== EXERCISE MATERIALS ==
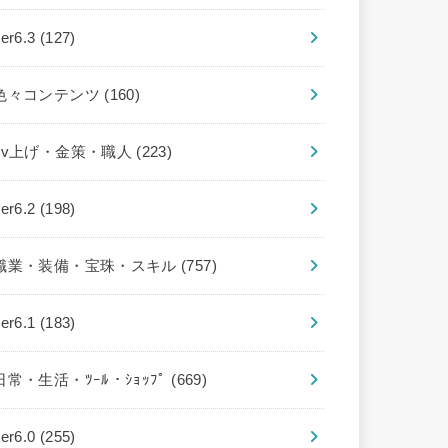
ver6.3
(127)
色々コンテンツ
(160)
Lv上げ・金策・職人
(223)
ver6.2
(198)
職業・装備・宝珠・スキル
(757)
ver6.1
(183)
日常・生活・ﾂｰﾙ・ｼｮｯﾌﾟ
(669)
ver6.0
(255)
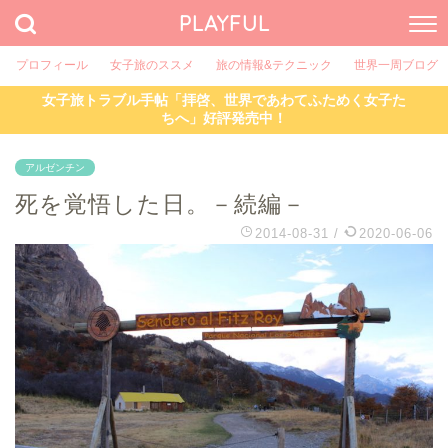
PLAYFUL
プロフィール
女子旅のススメ
旅の情報&テクニック
世界一周ブログ
女子旅トラブル手帖「拝啓、世界であわてふためく女子た
ちへ」好評発売中！
アルゼンチン
死を覚悟した日。－続編－
2014-08-31
/
2020-06-06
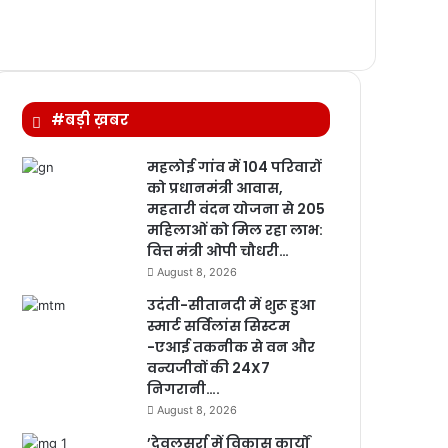
#बड़ी ख़बर
महलोई गांव में 104 परिवारों
को प्रधानमंत्री आवास,
महतारी वंदन योजना से 205
महिलाओं को मिल रहा लाभ:
वित्त मंत्री ओपी चौधरी…
August 8, 2026
उदंती-सीतानदी में शुरू हुआ
स्मार्ट सर्विलांस सिस्टम
-एआई तकनीक से वन और
वन्यजीवों की 24X7
निगरानी….
August 8, 2026
’देवलसुर्रा में विकास कार्यों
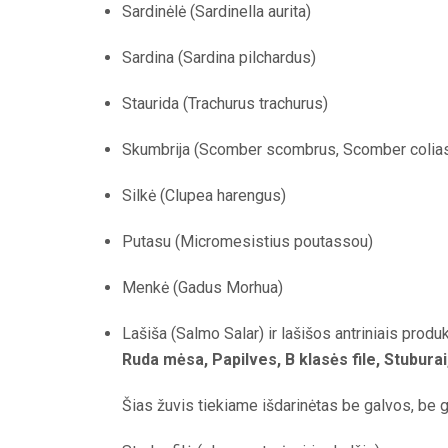
Sardinėlė (Sardinella aurita)
Sardina (Sardina pilchardus)
Staurida (Trachurus trachurus)
Skumbrija (Scomber scombrus, Scomber colias
Silkė (Clupea harengus)
Putasu (Micromesistius poutassou)
Menkė (Gadus Morhua)
Lašiša (Salmo Salar) ir lašišos antriniais produk
Ruda mėsa, Papilves, B klasės file, Stuburai
Šias žuvis tiekiame išdarinėtas be galvos, be g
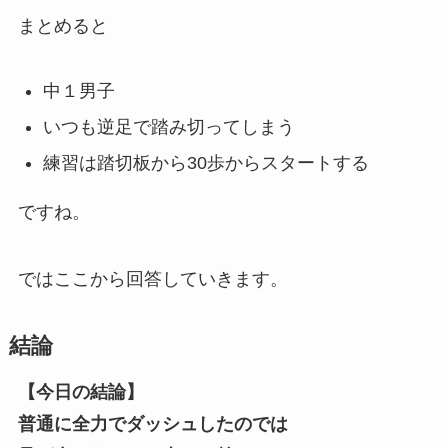
まとめると
中１男子
いつも逆足で踏み切ってしまう
練習は踏切板から30歩からスタートする
ですね。
ではここから回答していきます。
結論
【今日の結論】
普通に全力でダッシュしたのでは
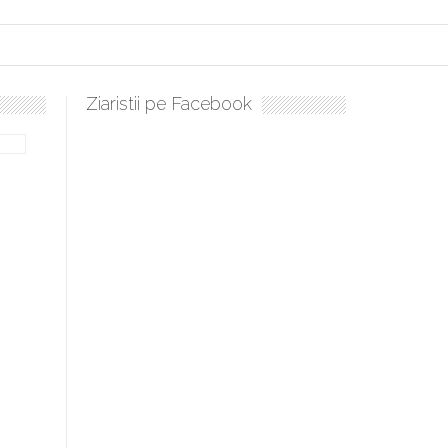
Ziaristii pe Facebook
culați, sculați, boieri mari! Sara Nukina are nevoie de ajutorul nostru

== ASSIGNMENT ==
Take the whole listing above and copy it exactly. Pictures do not go into the copy.

== ANSWER TO THIS TASK ==
ver6.3
(127)
色々コンテンツ
(160)
Lv上げ・金策・職人
(223)
ver6.2
(198)
職業・装備・宝珠・スキル
(757)
ver6.1
(183)
日常・生活・ﾂｰﾙ・ｼｮｯﾌﾟ
(669)
ver6.0
(255)
PLAYFUL
プロフィール
女子旅のススメ
旅の情報&テクニック
世界一周ブログ
女子旅トラブル手帖「拝啓、世界であわてふためく女子た
ちへ」好評発売中！
アルゼンチン
死を覚悟した日。－続編－
2014-08-31
/
2020-06-06
#बड़ी ख़बर
महलोई गांव में 104 परिवारों
को प्रधानमंत्री आवास,
महतारी वंदन योजना से 205
महिलाओं को मिल रहा लाभ:
वित्त मंत्री ओपी चौधरी…
August 8, 2026
उदंती-सीतानदी में शुरू हुआ
स्मार्ट सर्विलांस सिस्टम
-एआई तकनीक से वन और
वन्यजीवों की 24X7
निगरानी….
August 8, 2026
’देवलसुर्रा में विकास कार्यों
Sardinėlė (Sardinella aurita)
Sardina (Sardina pilchardus)
Staurida (Trachurus trachurus)
Skumbrija (Scomber scombrus, Scomber colias
Silkė (Clupea harengus)
Putasu (Micromesistius poutassou)
Menkė (Gadus Morhua)
Lašiša (Salmo Salar) ir lašišos antriniais produk
Ruda mėsa, Papilves, B klasės file, Stuburai
Šias žuvis tiekiame išdarinėtas be galvos, be g
まとめると
中１男子
いつも逆足で踏み切ってしまう
練習は踏切板から30歩からスタートする
ですね。
ではここから回答していきます。
結論
【今日の結論】
普通に全力でダッシュしたのでは
Ziaristii pe Facebook
culați, sculați, boieri mari! Sara Nukina are nevoie de ajutorul nostru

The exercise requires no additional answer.